Dear past, thank you for all the lessons,
Dear future, I’m ready
I have spent months analysing why Kiri happened to me, why I attracted such an experience into my life. What were the lessons I needed to learn? I’m still not sure of the whys exactly, but I know I have grown immensely from what happened with him.
I suppose I still have some feelings for him. He has been a very significant part of my life. But now these feelings are more of a melancholic affection for a dream that never was, than anything more profound. I’m grateful to him for all I had to go through at his hands. Thanks to him I have found a path where I can help many lost souls.
I’m writing a book about what happened to me, in the hope that others will understand how easy it is to get trapped in these warped relationships and how hard it is to walk away from them. I hope people will be able to identify the early signs of a toxic bond and to walk away before it is too late.
My speeches at the Town Hall also address a variety of people affected by similar experiences. I know I’m helping because I know I would have been so grateful for something like this when I felt so alone, so confused and in so much pain.

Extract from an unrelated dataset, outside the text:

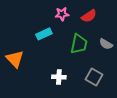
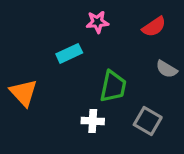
red semicircle: (89, 16) -> (154, 27), moved
green trapezoid: (79, 44) -> (113, 86), moved

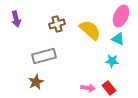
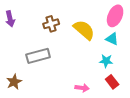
brown star: (36, 82) -> (14, 82), moved
red rectangle: (109, 88) -> (112, 82), moved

I want them to know that there is help out there. We don’t have to do life on our own.
How did I get better? One day at the time. There is no magic formula, no miracle pill to get you out of the gut-wrenching sensation of loss, pain and grief.
I have been lucky to have come out on the other side, and the world is a much better place from where I stand now.
I will never have closure. I have just moved on.
Life has started again. I pass the mirror in the hall, and I steal a look at myself. My complexion is clear, my eyes are bright, the faint hint of makeup gives me a healthy glow. I straighten up, smile at my reflection and head for the front door. I don’t limp anymore. I slip on my shoes and grab my coat. I smile my biggest smile as I turn to lock my front door and I stroll purposely down the path to the waiting car.
Kyle is in the driver’s seat. He is taking me to the Town Hall for my next talk. Maddy is back! Life, I’m ready!